Halbmarathon in Kandel

Es ist Anfang März und seit mittlerweile fünf Jahren bedeutet das für mich, dass der Halbmarathon in Kandel ansteht. Hier bin ich im Jahre 2011 meinen ersten Halbmarathon gelaufen und hier habe ich 2013 meine immer noch bestehende persönliche Bestzeit aufgestellt. Kandel ist für mich einfach etwas Besonderes. Im letzten Jahr lief es für mich hier nicht sehr gut und der ganze Lauf war eigentlich eine Qual für mich. Das sollte dieses Jahr besser werden – und zum Großteil war es das auch.

Bis kurz vor dem Start war ich am überlegen, wie schnell ich anlaufen wollte. Ich liebäugelte mit einer neuen persönlichen Bestzeit unter 1:28 h, aber hatte gleichzeitig die Sorge, mich dabei zu übernehmen und die Sache dann total zu vergeigen. Mein aktueller Trainingszustand würde bei einem idealen Tag so eine Leistung zulassen, aber dazu  müsste auch wirklich alles passen. Daher wollte ich die Sache konservativ angehen. Mit einem Schnitt von 4:15 min/km anlaufen und dann nach ein paar Kilometern auf den Körper hören und gegebenenfalls noch etwas drauflegen.

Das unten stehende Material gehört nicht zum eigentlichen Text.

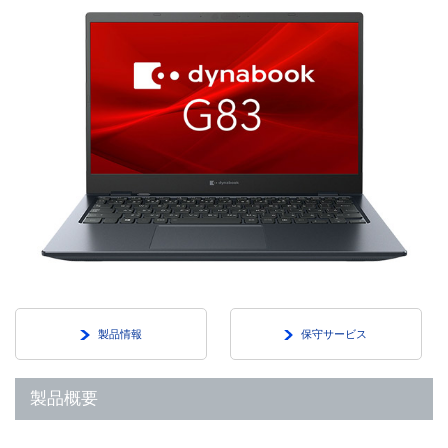
製品情報
保守サービス
製品概要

Die ersten Kilometer lief ich wie ein Uhrwerk in 4:15 min/km und ich schaffte es auch tatsächlich, den ersten Kilometer nicht wieder schneller zu laufen. Leider kam dann beim vierten Kilometer eine kleine Überraschung, die ich so nicht geplant hatte: Seitenstechen, das neben meiner rechten Seite auch noch in die angrenzende Bauchmuskulatur strahlte und verdammt stark schmerzte. Am liebsten wäre ich stehen geblieben, und wenn das heute nur ein Training gewesen wäre, dann hätte ich es garantiert abgebrochen. Aber ein Wettkampf? Da steckt ja schließlich das Kämpfen schon im Namen drin. Ich kämpfte also mit mir und entschied mich, erstmal etwas Geschwindigkeit herauszunehmen. Zusätzlich erinnerte ich mich daran, dass ich irgendwann einmal irgendwo gelesen hatte, dass eine tiefe, ruhige Atmung in solchen Situationen helfen soll. Und so atmete ich tief und ruhig. Ich habe keine Ahnung, ob das wirklich half oder ob ich das auch wirklich so gelesen hatte. Aber in dem Augenblick konnte ich mich da mental gut dran klammern und mich daran wieder motivieren. Heute würde es kein DNF von mir geben.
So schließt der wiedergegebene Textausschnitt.